In a randomized, double-blind trial, Hygum and colleagues analyzed data from 60 adults with type 2 diabetes randomly assigned to liraglutide 1.8 mg daily (Victoza, Novo Nordisk) or placebo for 26 weeks between 2015 and 2017 (50% women; mean age, 62 years). Areal BMD was assessed at the total hip, femoral neck and lumbar spine at baseline, 13 weeks and 26 weeks via DXA. Bone microarchitecture, geometry and estimated strength were measured at baseline, 13 weeks and 26 weeks at the right-side radius and tibia using high-resolution peripheral quantitative CT (HRpQCT). Primary endpoint was change in C-terminal telopeptide of type 1 collagen (CTX).

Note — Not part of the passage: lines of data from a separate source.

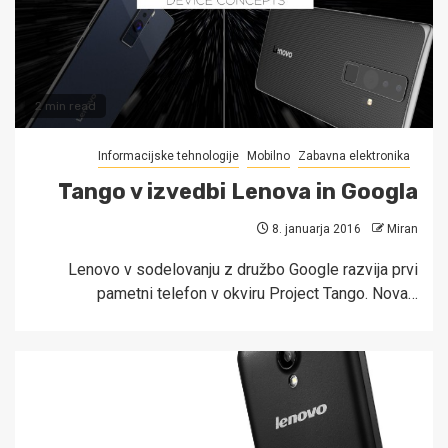
2 min read
Informacijske tehnologije
Mobilno
Zabavna elektronika
Tango v izvedbi Lenova in Googla
8. januarja 2016
Miran
Lenovo v sodelovanju z družbo Google razvija prvi
pametni telefon v okviru Project Tango. Nova…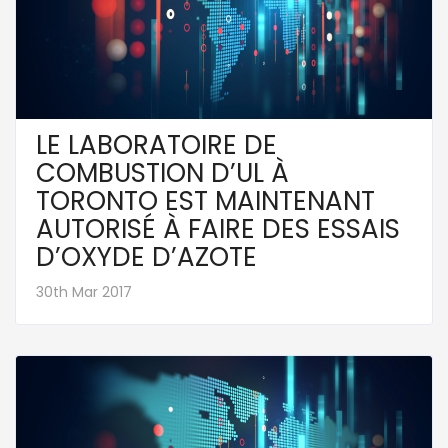
LE LABORATOIRE DE
COMBUSTION D’UL À
TORONTO EST MAINTENANT
AUTORISÉ À FAIRE DES ESSAIS
D’OXYDE D’AZOTE
30th Mar 2017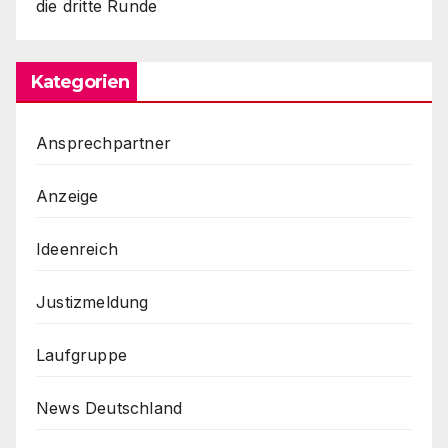
die dritte Runde
Kategorien
Ansprechpartner
Anzeige
Ideenreich
Justizmeldung
Laufgruppe
News Deutschland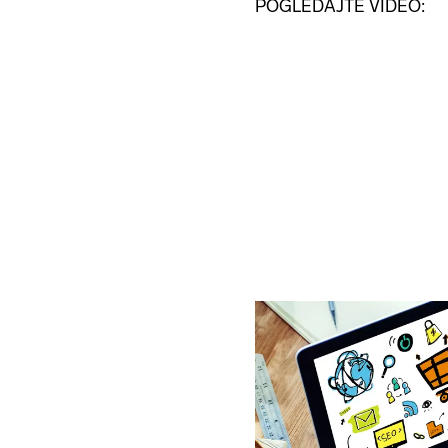
POGLEDAJTE VIDEO: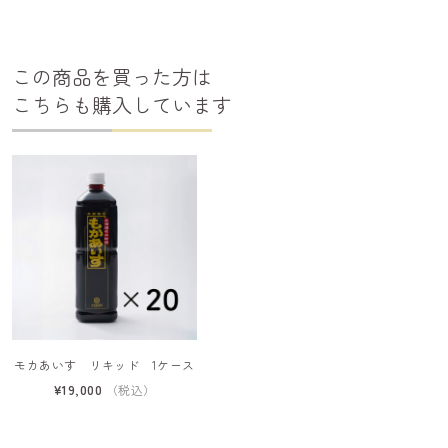
この商品を買った方は
こちらも購入しています
モカあいす リキッド 1ケース
¥19,000
（税込）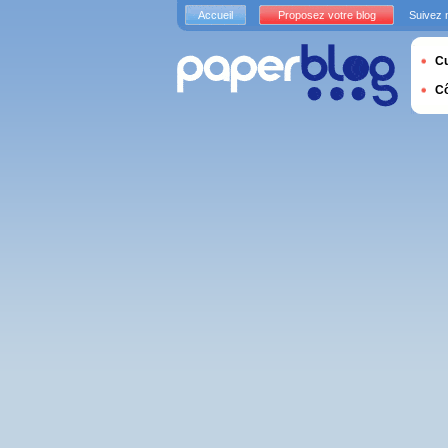
Accueil
Proposez votre blog
Suivez 
Cu
C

“We chose CTX as the primary endpoint, as the expected mechanism of action was a reduction in bone resorption, and CTX is the most responsive marker of bone resorption,” the researchers wrote.
Researchers found that CTX increased among patients treated with liraglutide by 0.07 µg/L (95% CI, 0.03-0.1) and among patients treated with placebo by 0.03 µg/L (95% CI, 0-0.06); however, changes were not different between the groups. Individuals assigned liraglutide experienced a decrease in body weight from baseline to week 4 (P < .001) that remained stable thereafter. Procollagen type 1 N-terminal propeptide (P1NP) decreased among patients treated with liraglutide from baseline to week 4 (P < .01), increased between weeks 4 and 13 (P = .03), and remained elevated thereafter. Weight and P1NP did not change among patients treated with placebo.
Hip BMD decreased among placebo-treated patients from baseline to end of study, whereas no changes were seen among patients treated with liraglutide (P = .01 for between-group difference).
The researchers noted that not all patients had an indication for liraglutide treatment and therefore differ from individuals treated in a real-world setting.
“Large studies with a longer follow-up are warranted to confirm these results as the conclusion is based on a relatively small study population and short study period,” the researchers wrote. – by Regina Schaffer
Disclosure: One of the researchers reports receiving research grants to his institution from Amgen and Novo Nordisk.